Nem o chefe da cidade nem um alto funcionário do regime foram bem recebidos quando recentemente fizeram visitas a bairros residenciais.


O vice-primeiro-ministro Sun Chunlan foi recebido por moradores gritando das janelas de seus apartamentos que estavam “morrendo de fome” e exigindo que a comida fosse enviada.


Li Qiang, secretário do Partido Comunista Chinês em Xangai, foi encurralado por várias mulheres que apresentavam queixas semelhantes. “Você cometeu um crime contra o país”, disse uma mulher passeando com um cachorro. “Você deveria ter vergonha de enfrentar os ancestrais e o céu e a terra”, de acordo com um vídeo que circula online.

Uma mulher do complexo, que está fechado há um mês, disse que eles receberam um pouco de arroz e laranjas estragadas pouco antes e depois da visita de Li.
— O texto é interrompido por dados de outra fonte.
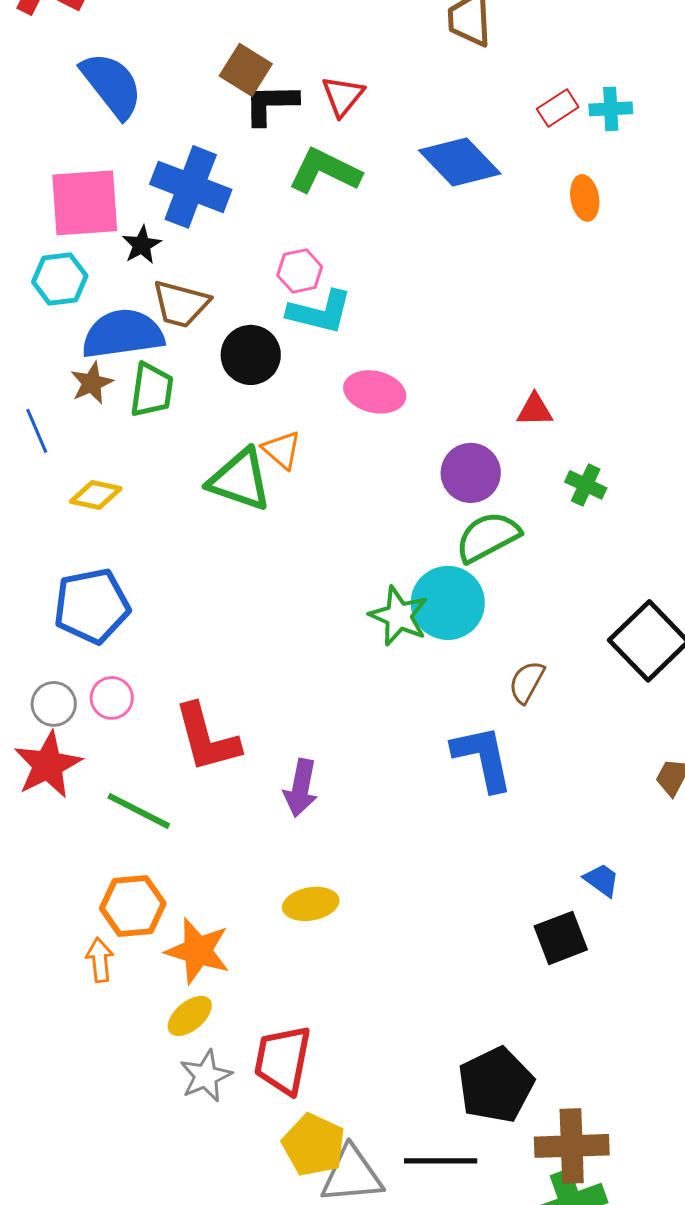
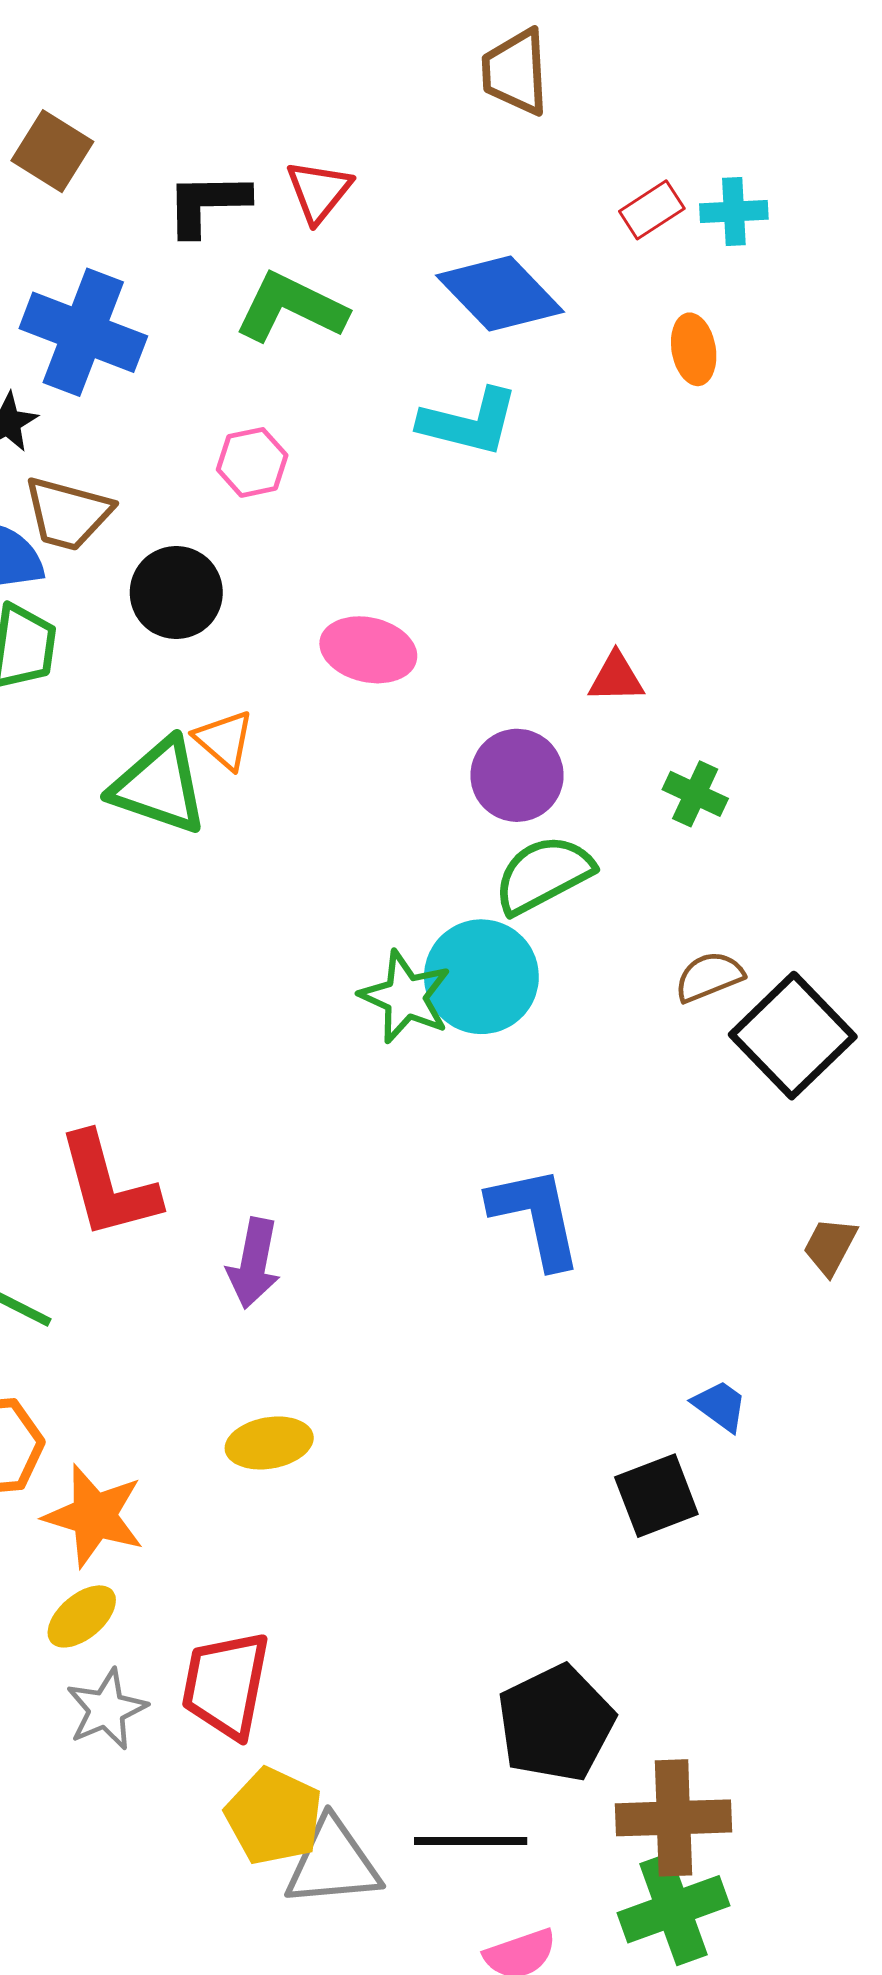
brown square: (246, 70) -> (52, 151), moved
cyan L-shape: (320, 312) -> (469, 422), moved
brown semicircle: (527, 682) -> (709, 977), moved, turned 39

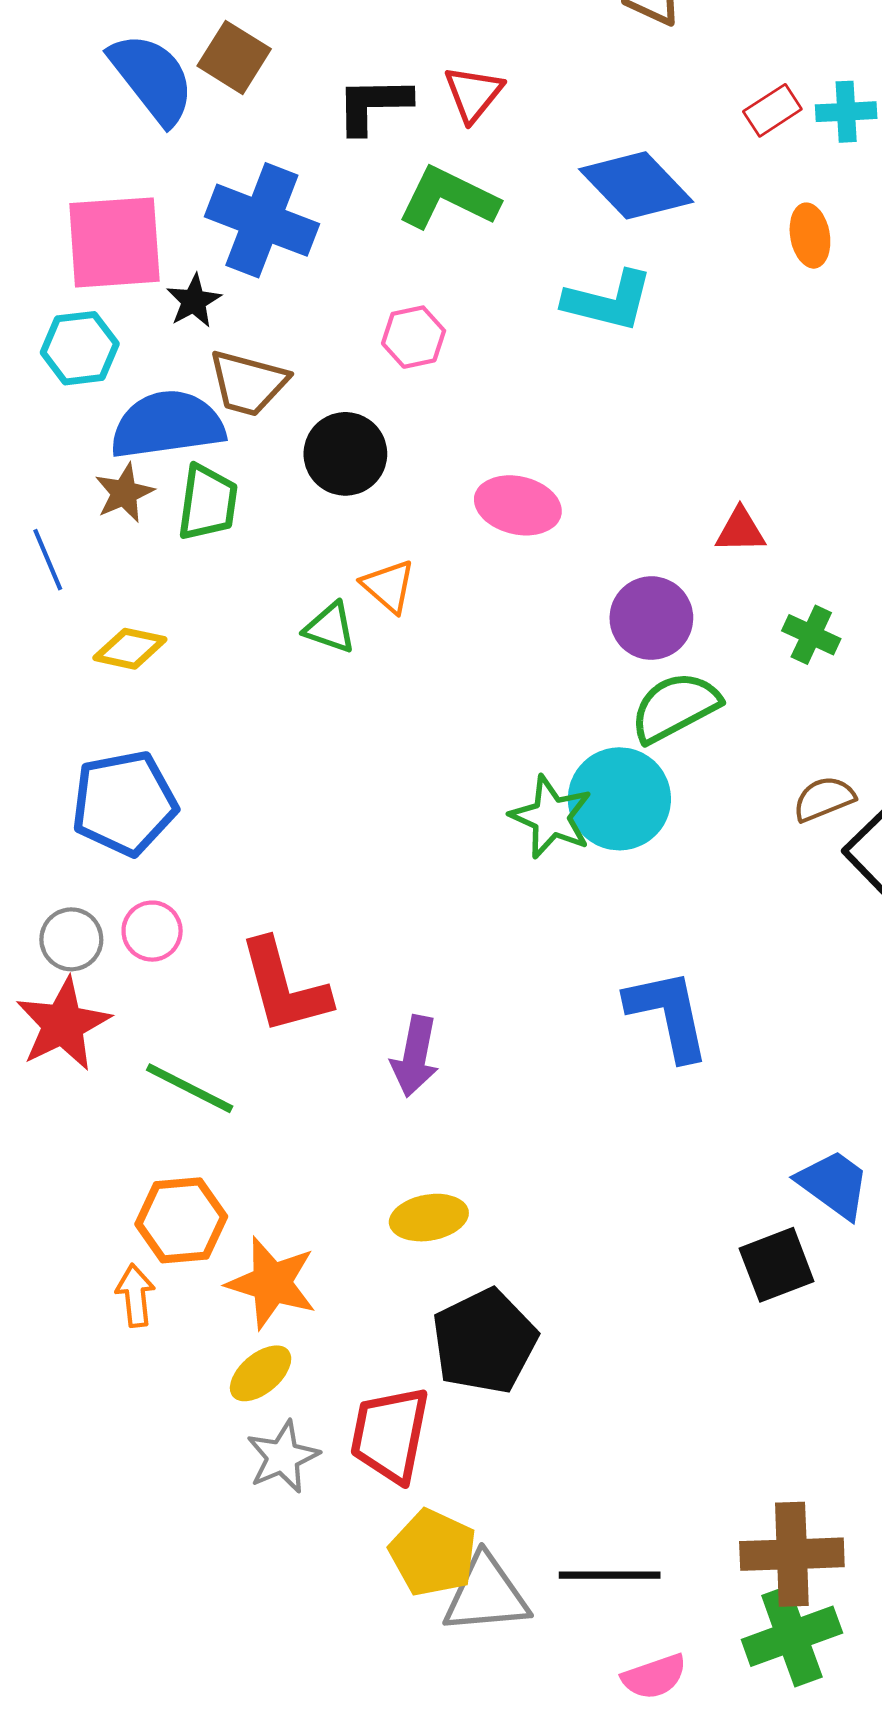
green triangle: (159, 786) -> (330, 628), size x0.6
blue trapezoid: (720, 1406) -> (834, 1184), size x1.5
black pentagon: (556, 1723) -> (484, 1341), moved

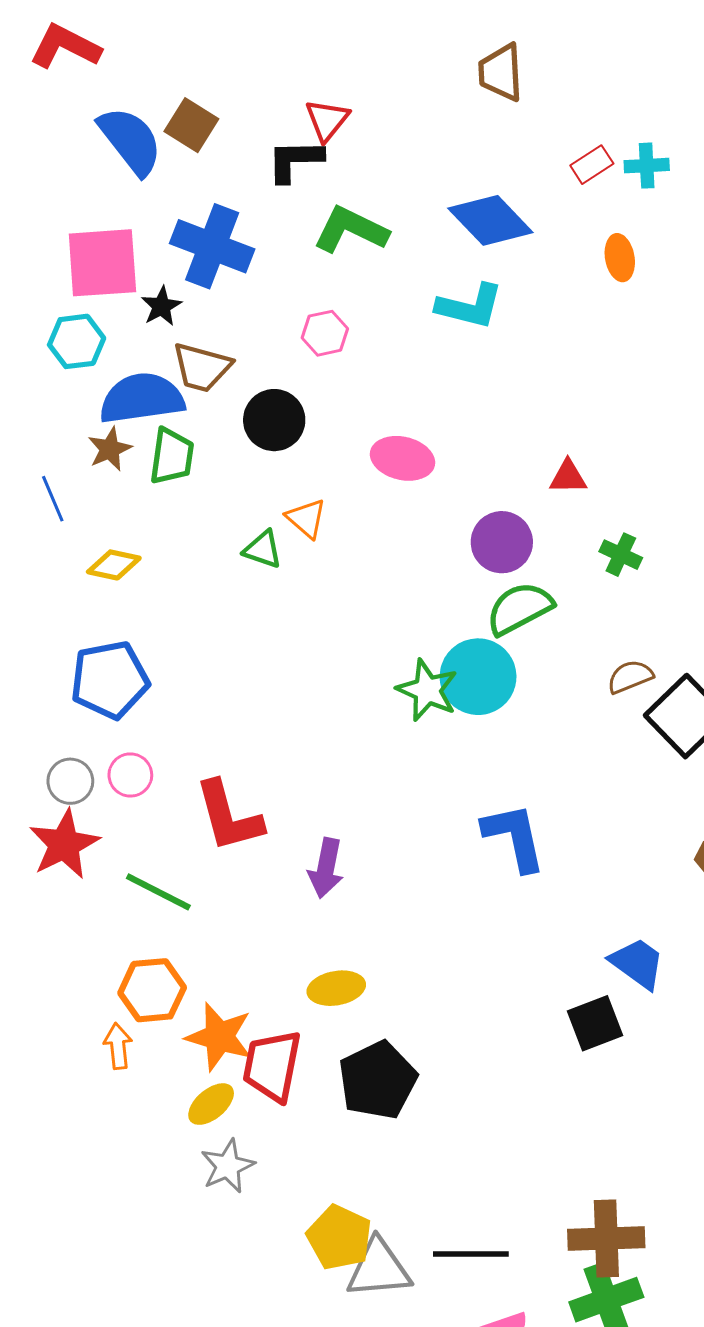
red triangle: (473, 94) -> (327, 120), moved
red trapezoid: (390, 1435) -> (272, 1066), moved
O arroz a sustentaria por cinco dias, mas ela não teria verduras para acompanhar.


“Eu não sabia que Li Qiang estava vindo”, ela disse ao Epoch Times. “Caso contrário, eu definitivamente teria vindo para ter uma boa conversa com ele.”


“Os funcionários só respondem a seus chefes e nunca às pessoas comuns.”


O entusiasmo entre as autoridades locais responsáveis na linha de frente pelo controle da pandemia também parece estar diminuindo.


Em uma carta datada de 9 de abril, o comitê do bairro de Hancheng em Pudong disse que sua equipe já está farta após 24 dias de bloqueio oficial.


“Tentamos o nosso melhor para cooperar com diferentes políticas governamentais. Todos departamentos querem nossa compreensão e cooperação, mas ninguém se importa com o que sentimos”, escreveram na carta publicada online.


“Nós também somos humanos, não máquinas insensíveis. Há também um momento em que não aguentamos mais.”


Um oficial do comitê vizinho de Renwen, quando chamado, confirmou sua renúncia. “A pressão é bastante considerável”, disse ele ao Epoch Times. Outro escritório vizinho disse que eles “aguentarão enquanto puderem”.


“Também não sabemos se seremos capazes de continuar”, disse ele ao Epoch Times.


Wu Yingchuan, que se tornou secretário do comitê da comunidade para o Jardim Changli em novembro passado, também postou uma carta de demissão nas redes sociais, dizendo que eles fizeram o possível para ajudar os moradores, mas não foram capazes, dado às políticas do governo e as necessidades de 4.000 moradores.


Por mais de duas semanas eles não tomaram banho. Seus trabalhadores estão adoecendo devido à exaustão física e ao vírus. O volume de ligações pedindo ajuda todos os dias tem sido emocionalmente esmagador. Mas eles não têm mão de obra nem capacidade para oferecer ajuda tangível.


“Os pedidos acima são derradeiros. Mas aqueles que dão essas ordens irrevogáveis nunca estiveram no local de testes nucleicos”, escreveu ele. “Eles provavelmente não têm ideia … por causa de tal ordem, quantos trabalhadores e voluntários da linha de frente seriam infectados e quantas pessoas perderiam o sono”.


Wu ainda está trabalhando, de acordo com um oficial do comitê que confirmou a veracidade da carta quando chamado pelo Epoch Times.


“Cada palavra e frase nesta carta é real”, disse o oficial.


Luo Ya e Hong Ning contribuíram para este relatório.